The patient's complete health data and report may not be seen by the ER staff, and information can be easily miscommunicated, especially in a high-pressure situation. Information can be relayed across the network of care incorrectly, or be misinterpreted, and sometimes, the patient can end up receiving the wrong type of treatment.
One way to help eliminate this error is by adopting an EHR that is optimized for interoperability. Many times, healthcare providers do utilize EHRs, but they use separate systems that are then unable to communicate information and data between each other. Healthjump's EHR software prioritizes interoperability, and by using software that is designed to work seamlessly with systems from other developers, communication errors can be reduced.
"Poor communication negatively impacts the patient's overall healthcare journey."

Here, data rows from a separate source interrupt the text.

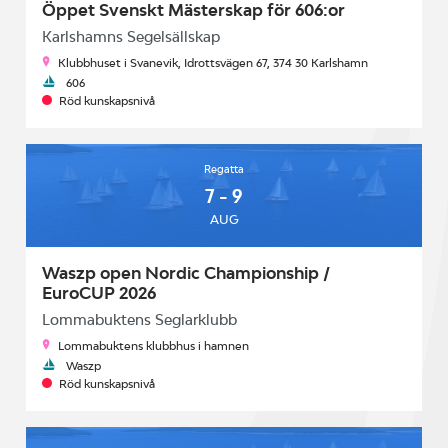
Öppet Svenskt Mästerskap för 606:or
Karlshamns Segelsällskap
Klubbhuset i Svanevik, Idrottsvägen 67, 374 30 Karlshamn
606
Röd kunskapsnivå
Regatta
7 - 9
AUG
Waszp open Nordic Championship /
EuroCUP 2026
Lommabuktens Seglarklubb
Lommabuktens klubbhus i hamnen
Waszp
Röd kunskapsnivå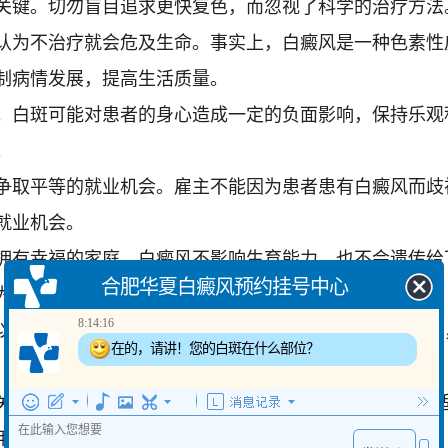
关键。切勿盲目追求更快复色，而忽视了科学的治疗方法
认为不治疗就会危及生命。事实上，白癜风是一种色素性
制病情发展，提高生活质量。
。白斑可能对患者的身心造成一定的负面影响，保持乐观
。
争取平等的就业机会。雇主不能因为患者患有白癜风而歧
就业机会。
拥有幸福的家庭。白癜风不影响生育能力，也不会遗传给
合肥华夏白癜风预约挂号中心
为白癜风而放弃追求爱情和家庭的权利。
8:14:16
以积极参与各种社交活动。不必因为自身情况而自我封闭
在的，请讲！您的白斑在什么部位？
关重要。应避免食用富含维生素C(注意摄入量)的食物，
用辛辣刺激性的食物，选择清淡易消化的食物。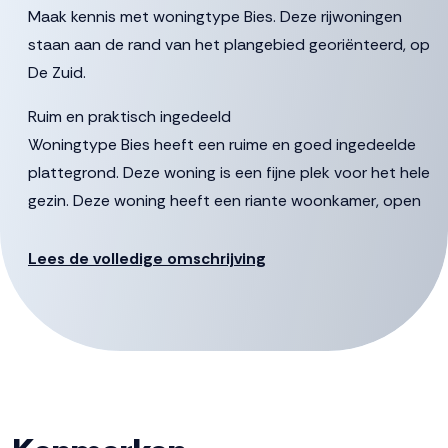
Maak kennis met woningtype Bies. Deze rijwoningen
staan aan de rand van het plangebied georiënteerd, op
De Zuid.
Ruim en praktisch ingedeeld
Woningtype Bies heeft een ruime en goed ingedeelde
plattegrond. Deze woning is een fijne plek voor het hele
gezin. Deze woning heeft een riante woonkamer, open
keuken en biedt genoeg mogelijkheden om dit helemaal
naar eigen smaak in te richten. Nog meer ruimte nodig?
Lees de volledige omschrijving
Kies dan voor een uitbouw.
Eerste en tweede verdieping
Op de eerste verdieping zijn drie ruime slaapkamers,
inclusief een grote hoofdslaapkamer. De woning wordt
opgeleverd met een ingerichte badkamer, maar is
uiteraard aan te passen naar jouw smaak en wensen.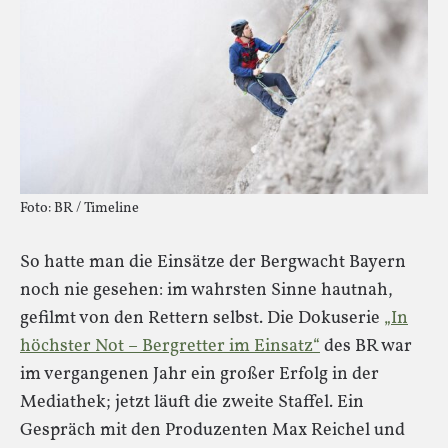
Foto: BR / Timeline
So hatte man die Einsätze der Bergwacht Bayern
noch nie gesehen: im wahrsten Sinne hautnah,
gefilmt von den Rettern selbst. Die Dokuserie
„In
höchster Not – Bergretter im Einsatz“
des BR war
im vergangenen Jahr ein großer Erfolg in der
Mediathek; jetzt läuft die zweite Staffel. Ein
Gespräch mit den Produzenten Max Reichel und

3. Patient fails to receive follow-up care
Poor communication also negatively impacts the patient's overall healthcare journey. According to the National Transitions of Care Coalition, patients are frequently sent home without the information and guidance they need to take care of themselves, and often don't receive follow-up care. The NTCC noted that:
"Evidence shows that 1 in 5 older adults with complex chronic health conditions is readmitted within 30 days of hospital discharge."
It is vital that communication and the exchange of information is improved during all care transitions. At every stage, providers need to have instant, clear access to all patient information and data, and ensure that the patient is correctly discharged, given the adequate health and lifestyle guidelines and followed-up on.